The fractionation of garnet from arc magmas is thought to play an important role in a wide range of geologic processes including the formation of continental crust, the oxidation of arc magmas and the development of porphyry copper deposits. However, garnet is only stable in mafic to intermediate hydrous arc magmas at pressures ≥0.8 GPa and is extremely rare in erupted arc magmas. It is therefore difficult to directly document and study garnet fractionation in the field. Instead, garnet fractionation is frequently inferred based on trace element ratios such as La/Yb, Dy/Yb and Sr/Y. As garnet stability is strongly pressure sensitive, these ratios are also commonly used as proxies for fractionation pressure and crustal thickness. However, this approach is problematic as these ratios span a wide range of values in primary mantle melts independent of crustal thickness, and also are sensitive to amphibole fractionation and plagioclase accumulation within the crust.

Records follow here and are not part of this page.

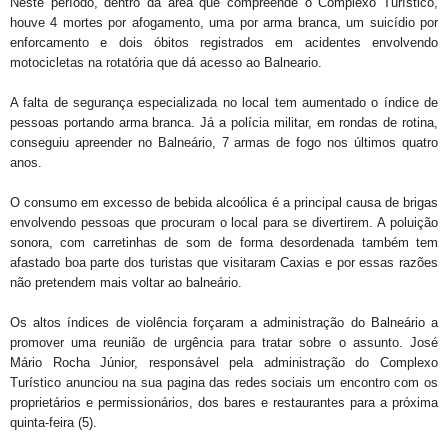
Neste período, dentro da área que compreende o Complexo Turístico,
houve 4 mortes por afogamento, uma por arma branca, um suicídio por
enforcamento e dois óbitos registrados em acidentes envolvendo
motocicletas na rotatória que dá acesso ao Balneario.
A falta de segurança especializada no local tem aumentado o índice de
pessoas portando arma branca. Já a polícia militar, em rondas de rotina,
conseguiu apreender no Balneário, 7 armas de fogo nos últimos quatro
anos.
O consumo em excesso de bebida alcoólica é a principal causa de brigas
envolvendo pessoas que procuram o local para se divertirem. A poluição
sonora, com carretinhas de som de forma desordenada também tem
afastado boa parte dos turistas que visitaram Caxias e por essas razões
não pretendem mais voltar ao balneário.
Os altos índices de violência forçaram a administração do Balneário a
promover uma reunião de urgência para tratar sobre o assunto. José
Mário Rocha Júnior, responsável pela administração do Complexo
Turístico anunciou na sua pagina das redes sociais um encontro com os
proprietários e permissionários, dos bares e restaurantes para a próxima
quinta-feira (5).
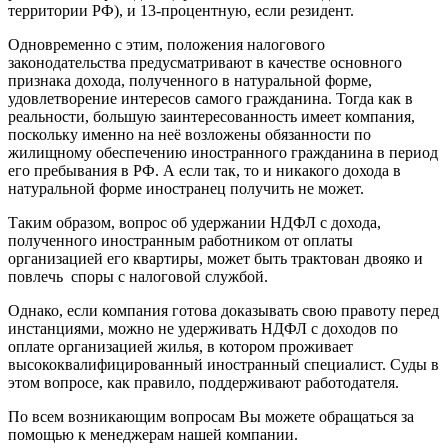
территории РФ), и 13-процентную, если резидент.
Одновременно с этим, положения налогового
законодательства предусматривают в качестве основного
признака дохода, полученного в натуральной форме,
удовлетворение интересов самого гражданина. Тогда как в
реальности, большую заинтересованность имеет компания,
поскольку именно на неё возложены обязанности по
жилищному обеспечению иностранного гражданина в период
его пребывания в РФ. А если так, то и никакого дохода в
натуральной форме иностранец получить не может.
Таким образом, вопрос об удержании НДФЛ с дохода,
полученного иностранным работником от оплаты
организацией его квартиры, может быть трактован двояко и
повлечь споры с налоговой службой.
Однако, если компания готова доказывать свою правоту перед
инстанциями, можно не удерживать НДФЛ с доходов по
оплате организацией жилья, в котором проживает
высококвалифицированный иностранный специалист. Суды в
этом вопросе, как правило, поддерживают работодателя.
По всем возникающим вопросам Вы можете обращаться за
помощью к менеджерам нашей компании.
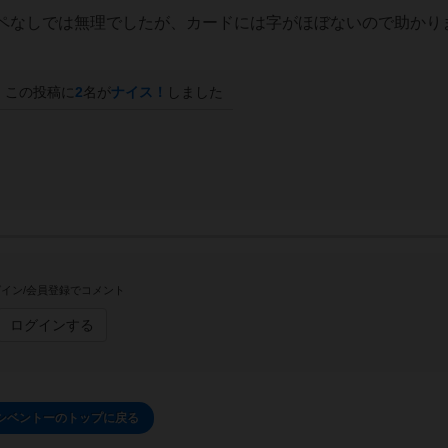
ペなしでは無理でしたが、カードには字がほぼないので助かり
この投稿に
2
名が
ナイス！
しました
イン/会員登録でコメント
ログインする
シベントーのトップに戻る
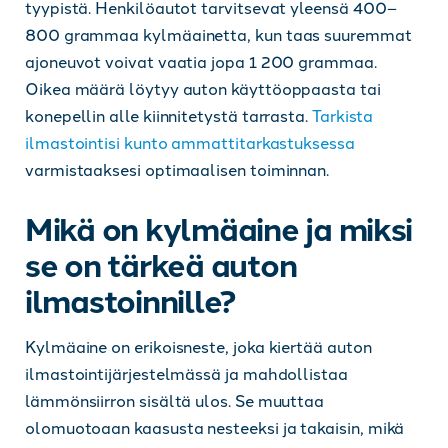
tyypistä. Henkilöautot tarvitsevat yleensä 400–
800 grammaa kylmäainetta, kun taas suuremmat
ajoneuvot voivat vaatia jopa 1 200 grammaa.
Oikea määrä löytyy auton käyttöoppaasta tai
konepellin alle kiinnitetystä tarrasta.
Tarkista
ilmastointisi kunto ammattitarkastuksessa
varmistaaksesi optimaalisen toiminnan.
Mikä on kylmäaine ja miksi
se on tärkeä auton
ilmastoinnille?
Kylmäaine on erikoisneste, joka kiertää auton
ilmastointijärjestelmässä ja mahdollistaa
lämmönsiirron sisältä ulos. Se muuttaa
olomuotoaan kaasusta nesteeksi ja takaisin, mikä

We show here that Mn/Mg ratios provide an attractive alternative method for inferring garnet fractionation in erupted lavas. Using a large compilation of experimental data and new high-precision analyses of Mn partitioning in existing garnet-bearing experiments, we show that all common cumulate silicate phases except garnet have Mn/Mg K_D values below 0.5, while the garnet K_D is greater than 1, and thus garnet fractionation produces derivative magmas with distinctly lower Mn/Mg ratios. Additionally, primary mantle melts have highly restricted Mn/Mg ratios that are consistent with melt in equilibrium with mantle olivine. Therefore, this ratio does not appear to record subducted slab contributions, unlike most trace element proxies. Using the compiled experimental data, we parameterized an empirical model of Mn partitioning in garnet as a function of pressure and temperature. This model allows for the rigorous investigation of the role of garnet fractionation at both modern and ancient subduction zones. We find clear evidence for garnet fractionation in most arcs with seismic Mohos deeper than ~45 km. This garnet fractionation signature is observable at relatively unevolved melt compositions (≤54 wt. % SiO₂). At these melt compositions garnet is likely only stable at pressures ≥1.5 GPa, suggesting that garnet fractionation initiates at or below the Moho.